An antibacterial polymer that can be used in everyday products such as sportswear, diapers and bandages, without causing resistant bacteria has been discovered by researchers at KTH Royal Institute of Technology. The discovery unveils an antibacterial polymer that attaches stably to cellulose and therefore cannot be released into the environment. The team's discovery is based on cellulose fibres embedded in a polymer, which kills bacteria. Cellulose is the most common organic substance in nature and the primary structural component of plant cell walls. The active polymer is so strongly bonded to the fibres of the cellulose material that it does not loosen or leak into the environment via water. The discovery could be an important breakthrough in the search for environmentally-friendly ways to control bacteria while preventing antibiotic resistance and resistant bacteria. Antibacterial agents such as triclosan and silver ions are commonly used in sportswear and shoes to remove unpleasant odors from bacteria formation. But such biocides leak into the environment when the treated garments or surfaces are washed, raising the risk that bacteria will gradually become resistant to their effect. "If someone uses a cloth to wipe a countertop treated with antibacterial agents, and that cloth is rinsed in the sink, those substances are then spread further through the drain and into the environment where they can contaminate soil and water and give rise to bacterial resistance," says Illergård, a member of the teamys. She says that bacteria must come in direct contact with the material for the antibacterial process to work. Because polymer has a positive charge and bacteria a negative charge, the new material actually attracts bacteria. The material does not contain large amounts of polymer; and only non-toxic nitrogen oxides remain after it is burned. Nevertheless, the team's goal for the future is to continue the research and try to replace the antibacterial polymer with an entirely renewable material. The material could find use in cleaning clothes, in sanitation for hospitals and in different kinds of water purification filters.

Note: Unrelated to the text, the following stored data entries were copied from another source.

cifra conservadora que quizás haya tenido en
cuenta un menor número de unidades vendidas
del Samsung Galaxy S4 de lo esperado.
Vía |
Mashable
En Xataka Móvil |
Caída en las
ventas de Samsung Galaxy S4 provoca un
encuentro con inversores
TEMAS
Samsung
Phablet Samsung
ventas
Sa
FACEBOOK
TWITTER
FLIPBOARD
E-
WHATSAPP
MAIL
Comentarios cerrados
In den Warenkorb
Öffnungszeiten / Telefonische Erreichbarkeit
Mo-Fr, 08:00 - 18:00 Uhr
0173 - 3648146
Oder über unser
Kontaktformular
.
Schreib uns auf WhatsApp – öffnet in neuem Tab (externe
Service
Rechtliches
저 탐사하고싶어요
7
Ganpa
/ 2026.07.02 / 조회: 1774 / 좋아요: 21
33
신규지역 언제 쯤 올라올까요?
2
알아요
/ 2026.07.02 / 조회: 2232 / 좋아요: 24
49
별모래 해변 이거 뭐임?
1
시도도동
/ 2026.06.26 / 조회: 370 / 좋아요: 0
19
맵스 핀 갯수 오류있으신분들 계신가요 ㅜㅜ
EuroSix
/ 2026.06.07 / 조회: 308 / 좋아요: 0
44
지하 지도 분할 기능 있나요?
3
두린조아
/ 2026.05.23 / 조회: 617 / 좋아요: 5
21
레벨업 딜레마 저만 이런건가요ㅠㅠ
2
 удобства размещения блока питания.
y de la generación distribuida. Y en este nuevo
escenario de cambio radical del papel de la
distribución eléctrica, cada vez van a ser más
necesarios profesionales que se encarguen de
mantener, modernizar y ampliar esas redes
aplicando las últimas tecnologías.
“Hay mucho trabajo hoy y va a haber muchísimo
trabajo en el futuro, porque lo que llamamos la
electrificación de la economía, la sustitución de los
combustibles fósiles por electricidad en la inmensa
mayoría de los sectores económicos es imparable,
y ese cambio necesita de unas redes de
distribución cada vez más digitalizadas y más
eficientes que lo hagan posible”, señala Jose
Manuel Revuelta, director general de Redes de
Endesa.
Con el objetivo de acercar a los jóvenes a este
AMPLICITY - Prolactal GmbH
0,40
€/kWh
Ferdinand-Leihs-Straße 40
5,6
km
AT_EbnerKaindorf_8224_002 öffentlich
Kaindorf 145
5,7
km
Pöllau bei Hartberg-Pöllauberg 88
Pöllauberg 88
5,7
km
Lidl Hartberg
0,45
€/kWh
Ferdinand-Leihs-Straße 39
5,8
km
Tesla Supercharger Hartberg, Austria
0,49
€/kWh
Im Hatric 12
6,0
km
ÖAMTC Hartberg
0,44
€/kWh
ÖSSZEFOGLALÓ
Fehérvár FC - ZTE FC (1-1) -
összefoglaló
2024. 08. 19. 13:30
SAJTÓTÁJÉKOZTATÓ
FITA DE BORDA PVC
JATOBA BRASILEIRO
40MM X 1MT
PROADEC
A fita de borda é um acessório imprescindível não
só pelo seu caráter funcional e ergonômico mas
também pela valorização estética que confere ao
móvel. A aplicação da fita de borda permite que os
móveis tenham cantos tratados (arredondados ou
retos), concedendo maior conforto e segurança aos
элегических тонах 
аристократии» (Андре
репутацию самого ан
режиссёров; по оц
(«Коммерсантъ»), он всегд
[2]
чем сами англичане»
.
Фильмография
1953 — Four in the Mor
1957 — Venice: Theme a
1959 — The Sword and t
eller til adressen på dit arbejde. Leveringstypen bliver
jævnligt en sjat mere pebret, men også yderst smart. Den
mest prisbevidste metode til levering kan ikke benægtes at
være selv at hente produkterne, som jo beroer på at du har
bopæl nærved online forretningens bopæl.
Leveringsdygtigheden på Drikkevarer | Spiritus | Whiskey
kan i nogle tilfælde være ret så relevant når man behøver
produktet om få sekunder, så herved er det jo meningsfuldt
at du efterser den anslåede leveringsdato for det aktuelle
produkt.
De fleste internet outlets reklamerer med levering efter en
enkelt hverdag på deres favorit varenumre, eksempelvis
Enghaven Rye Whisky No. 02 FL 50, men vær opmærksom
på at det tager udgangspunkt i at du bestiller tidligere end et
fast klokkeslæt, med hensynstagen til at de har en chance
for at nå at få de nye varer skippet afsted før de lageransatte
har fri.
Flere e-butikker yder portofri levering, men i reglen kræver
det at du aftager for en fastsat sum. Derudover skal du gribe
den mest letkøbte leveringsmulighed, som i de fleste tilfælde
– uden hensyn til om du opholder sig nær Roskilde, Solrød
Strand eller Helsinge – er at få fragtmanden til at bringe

A team from University of Georgia has come up with novel antimicrobial polymers that can make clothing permanently germ-free. The polymers can be made into a spray-on solution that can be applied to existing clothes, including socks, so that they won't be smelly after wear. The new polymers can be applied to natural and synthetic materials, including plastics, to provide everlasting, non-leaching antimicrobial surfaces on top of the materials. The treatment withstands multiple hot-water laundry cycles. The polymer treatment was developed by making antimicrobial copolymers from a commercially available polymer. The antimicrobial polymers were then attached to surfaces of synthetic polymers, cotton and other materials using flashes of light. The result was a covalently cross-linked polymeric coating that gave a permanent, non-leaching antimicrobial surface. As per the research paper, the polymer treatment kills a wide range of dangerous microorganisms, including Staphylococcus aureus,which cause a range of illnesses; and Escherichia coli, of which some strains can cause food poisoning.
As per IPI, Singapore, a new polymer has been developed using low-cost styrene-maleic anhydride copolymer as an intermediate. This polymer is then electrospun into nanofibers with anti-bacterial properties Its antimicrobial property does not degrade over time. The polymer is applicable to both nonwoven and woven fabrics sold into markets such as filtration, personal hygiene and athletic clothing.